Included in WWE’s Fourth Quarter 2012 earnings release is official PPV business for Hell in a Cell, Survivor Series, and TLC – commonly referred to by fans as “The Ryback Run”.

HIAC, which featured Ryback’s WWE Title shot against C.M. Punk inside the cell, officially drew 199,000 buys, up from 182,000 buys in 2011. However, it was down from the 2010 HIAC PPV.

Survivor Series, which featured Punk vs. John Cena vs. Ryback, drew 208,000 buys, down significantly from 281,000 buys in 2011 for The Rock’s in-ring return. The 2012 Series was also down from 244,000 buys in 2010.

TLC also scored a three-year low, officially drawing 175,000 buys for John Cena vs. Dolph Ziggler and The Shield’s in-ring debut against Ryback & Team Hell No. This was down from 179,000 buys in 2011 and 195,000 buys in 2010.

Hell in a Cell

2012 – 199,000 buys – Ryback vs CM Punk inside Hell In A Cell
2011 – 182,000 buys – CM Punk vs John Cena vs Alberto Del Rio inside Hell In A Cell
2010 – 210,000 buys – Undertaker vs Kane inside Hell In A Cell

Survivor Series

2012 – 208,000 buys – Ryback vs John Cena vs CM Punk
2011 – 281,000 buys – The Rock & John Cena vs The Miz & R-Truth
2010 – 244,000 buys – Wade Barrett vs Randy Orton (w/ John Cena as Special Referee)
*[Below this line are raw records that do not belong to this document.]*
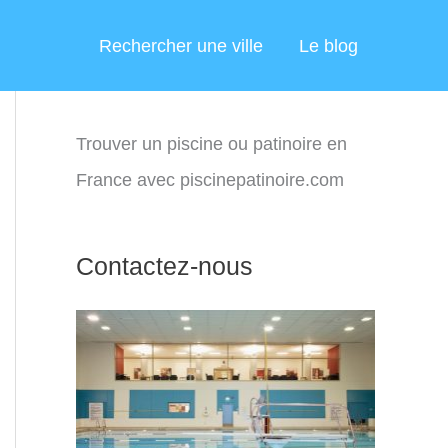
Rechercher une ville
Le blog
Trouver un piscine ou patinoire en
France avec piscinepatinoire.com
Contactez-nous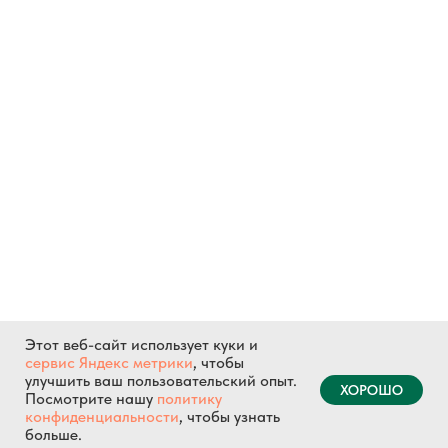
Этот веб-сайт использует куки и
сервис Яндекс метрики
, чтобы
улучшить ваш пользовательский опыт.
ХОРОШО
Посмотрите нашу
политику
конфиденциальности
, чтобы узнать
больше.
2012 – 175,000 buys – John Cena vs Dolph Ziggler
2011 – 179,000 buys – CM Punk vs The Miz & Alberto Del Rio
2010 – 195,000 buys – John Cena vs Wade Barrett

Overall, WWE drew $13.0 million in the fourth quarter, down 12 percent from Q4-2011. Last year’s fourth quarter also included the Vengeance PPV, which was cut from the 2012 schedule.

WWE blamed the revenue decline on one fewer PPV and international distribution, namely that Sky Box Office “selected one fewer event in the current quarter for distribution via pay-per-view.”  It should be noted that Sky always show 4 PPVs a year on Sky Sports which is not PPV – 2012 had one less PPV event than 2011 and so one less event was PPV.
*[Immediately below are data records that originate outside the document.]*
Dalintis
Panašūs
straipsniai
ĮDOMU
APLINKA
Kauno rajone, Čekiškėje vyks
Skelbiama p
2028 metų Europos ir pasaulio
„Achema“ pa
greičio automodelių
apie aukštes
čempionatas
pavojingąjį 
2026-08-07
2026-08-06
WWE claimed that “on a comparable basis” to the 2011 fourth quarter, revenue increased “approximately four percent.” WWE added that a three percent decline in PPV buys was “more than offset by a 7 percent increase in the average revenue per buy due in part to an increased proportion of buys to view our events in high definition, which generally attracts higher retail prices.”